Tucker and Hendrickson were frank enough to acknowledge that, pace Paul Kennedy, the “peril” was not actually “to the nation’s purse” or even to “our interests” but to the nation’s “soul.” This has always been the core critique of expansive American foreign policy doctrines, from the time of the Founders to the present — not that a policy of extensive global involvement is necessarily impractical but that it is immoral and contrary to the nation’s true ideals.

Today this alleged profligacy in the use of force is variously attributed to the influence of “neoconservatives” or to those Mearsheimer calls the “liberal imperialists” of the Clinton administration, who have presumably now taken hold of the Obama administration as well. But the critics share a common premise: that if only the United States would return to a more “normal” approach to the world, intervening abroad far less frequently and eschewing efforts at “nation-building,” then this would allow the United States to cut back on the resources it expends on foreign policy.

Thanks to Haass’s clever formulation, there has been a great deal of talk lately about “wars of choice” as opposed to “wars of necessity.” Haass labels both the war in Iraq and the war in Afghanistan “wars of choice.” Today, many ask whether the United States can simply avoid such allegedly optional interventions in the future, as well as the occupations and exercises in “nation-building” that often seem to follow.

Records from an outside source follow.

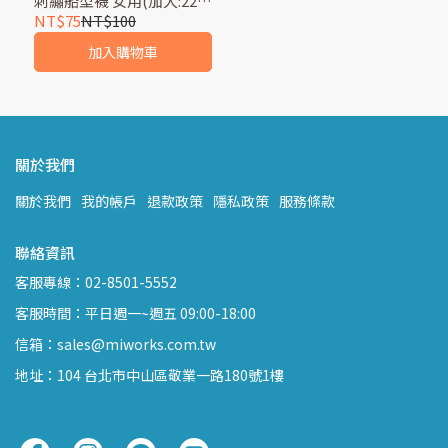
刺繡船型襪 女用(加大:22-
26cm)
NT$75
NT$100
加入購物車
關於我們
關於我們
我的帳戶
退款政策
隱私政策
服務條款
聯絡資訊
客服專線：02-8501-5552
客服時間：平日週一~週五 09:00-18:00
信箱：sales@miworks.com.tw
地址：104 台北市中山區敬業一路180號1樓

Although the idea of eliminating “wars of choice” appears sensible, the historical record suggests it will not be as simple as many think. The problem is, almost every war or intervention the United States has engaged in throughout its history has been optional — and not just the Bosnias, Haitis, Somalias, or Vietnams, but the Korean War, the Spanish-American War, World War I, and even World War II (at least the war in Europe), not to mention the many armed interventions throughout Latin America and the Caribbean over the course of the past century, from Cuba in 1898 to Panama in 1989. A case can be made, and has been made by serious historians, that every one of these wars and interventions was avoidable and unnecessary. To note that our most recent wars have also been wars of choice, therefore, is not as useful as it seems.

In theory, the United States could refrain from intervening abroad. But, in practice, will it? Many assume today that the American public has had it with interventions, and Alice Rivlin certainly reflects a strong current of opinion when she says that “much of the public does not believe that we need to go in and take over other people’s countries.” That sentiment has often been heard after interventions, especially those with mixed or dubious results. It was heard after the four-year-long war in the Philippines, which cost 4,000 American lives and untold Filipino casualties. It was heard after Korea and after Vietnam. It was heard after Somalia. Yet the reality has been that after each intervention, the sentiment against foreign involvement has faded, and the United States has intervened again.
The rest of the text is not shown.